The current downturn in real estate has spread throughout the economy, causing tougher lending standards throughout the construction industry. Contractors need to get ahead of this curve by reviewing capital requirements and bank covenants against their business plan for 2012 to ensure that compliance issues are predicted and re-negotiated ahead of time. Lenders hate surprises. If possible, negotiate a larger credit line to provide a cushion even if it means giving additional collateral or guarantees. These can be re-negotiated when this business cycle turns around.
Update Your Business Plan, with Recession in Mind.
Re-evaluate every aspect of your business plan from a new point of view-how it should change if the economy takes an additional sharp downturn in 2012. Every contractor should go through the exercise of running financial projections that model what happens if your revenues are 10 or 20 percent less than in the previous year. Look critically at each business line to see if this is the time to exit those that are marginally profitable or unprofitable. If your business is considering expansion into a new line of business or a new geographic area, consider partnering with an existing business to minimize risks.
Retain your key people.
If you think times are tough, think about how they would be without your key people helping you manage your business. Every contractor should take aggressive steps in the areas of reward systems to make sure that your key people feel appreciated and well cared for. Most surveys show that compensation, while important, is not in the top two or even three critical factors in job satisfaction. Look at compensation as a qualifier that keeps your key people from looking around, but then look to earn their loyalty through innovative benefits, deferred compensation, team building and participation in plotting the strategic direction of your construction company.

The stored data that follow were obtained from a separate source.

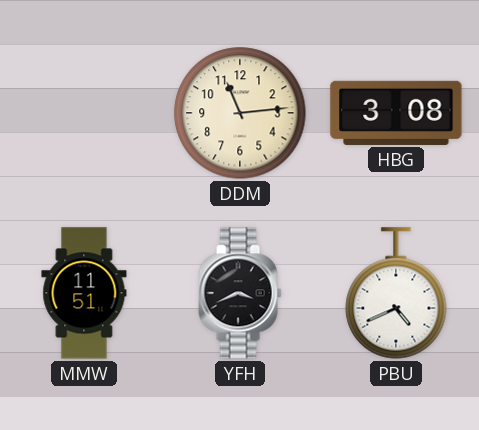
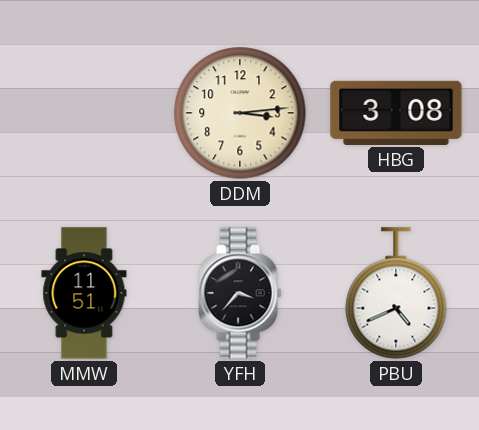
DDM: 11:14 -> 3:14
YFH: 3:41 -> 3:37
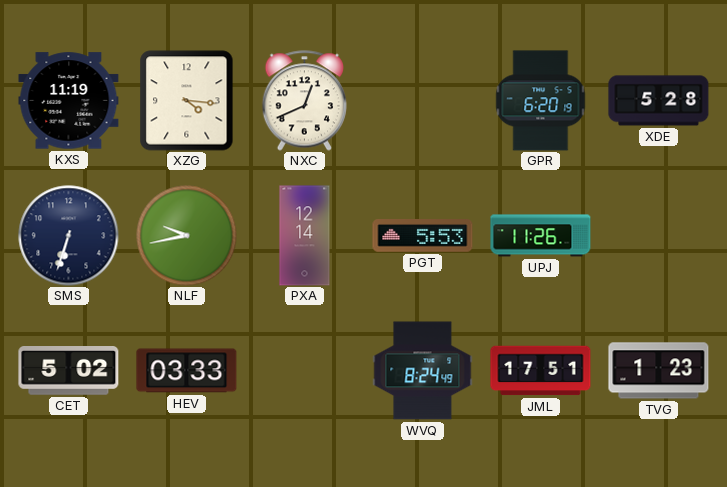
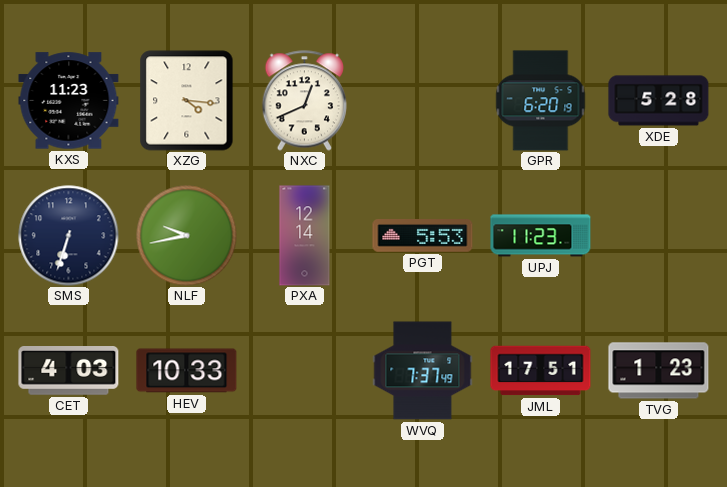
KXS: 11:19 -> 11:23
UPJ: 11:26 -> 11:23
CET: 5:02 -> 4:03
HEV: 03:33 -> 10:33
WVQ: 8:24 -> 7:37
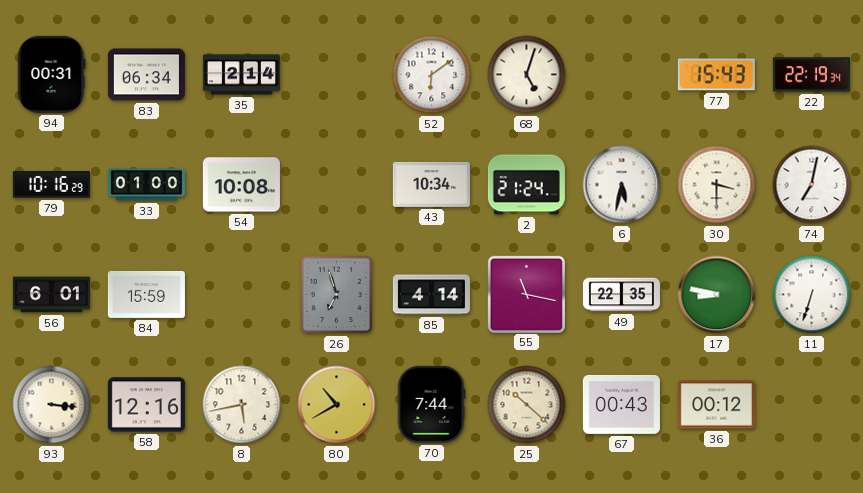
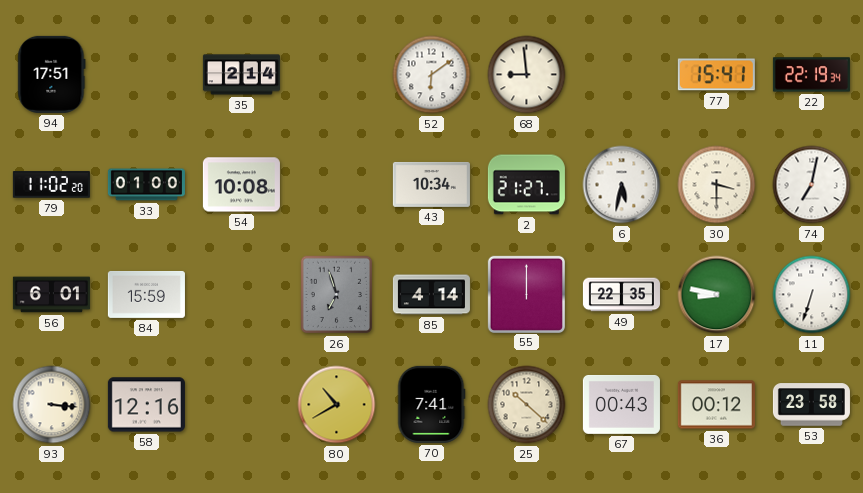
94: 00:31 -> 17:51
83: 06:34 -> none
68: 5:03 -> 8:59
77: 15:43 -> 15:41
79: 10:16 -> 11:02
2: 21:24 -> 21:27
55: 11:17 -> 12:00
8: 5:43 -> none
70: 7:44 -> 7:41
53: none -> 23:58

Contractors should critically evaluate the strength of their bank and that bank’s knowledge of and commitment to the construction industry. When credit tightens, banks that do not have a deep commitment to contractors may pull back from an entire industry, regardless of the underlying credit-worthiness of their customer. Be prepared to move banks before that happens.
Control expenses by out-sourcing.
Having resources in-house can be an expensive luxury. Whether it is technology, fleet management, human resources or a host of other skill sets, contractors should look to out-sourcing to reduce risk, reduce costs and increase efficiency.
Watch for Acquisitions.
Contractors in financial trouble often step on the accelerator during a recession by bidding work cheaper and managing their risks more loosely. Contractors who have a solid financial base should be alert for acquisition opportunities, not only for their competitors who are facing liquidity issues but also for expansion or other purposes. Competitors may be available at bargain prices, or they may be forced to liquidate assets at less than fair market value.
Beware of short-term investments.
Overnight investment of excess cash has become significantly more complex as auction rate securities (corporate or municipal bonds with long-term nominal maturity or preferred stocks for which the interest rate or dividend is reset by an auction agent through bid process known as “dutch auction”), once thought to be as liquid and safe as a savings account, routinely fail in auction. Contractors need to reassess the safety and liquidity of any short-term investments, particularly cash equivalents.
In this environment, contractors should closely review any expenses that are discretionary for opportunities to defer or reduce cash outlays. In conjunction with this, a capital expenditures budget should be reviewed. Equipment purchases that can be delayed without hampering ongoing business should be considered.
Actively manage employee benefits.
Once thought to be a fixed expense, contractors are awakening to the fact that they can reduce costs and achieve the same level of employee satisfaction with their benefit package by re-evaluating how those benefits are delivered and packaged. For example, health savings accounts may be an attractive option to your workforce. At the very least, re-visit cost sharing and funding of benefit levels.
Follow these ten tips to ease your stress during challenging business years.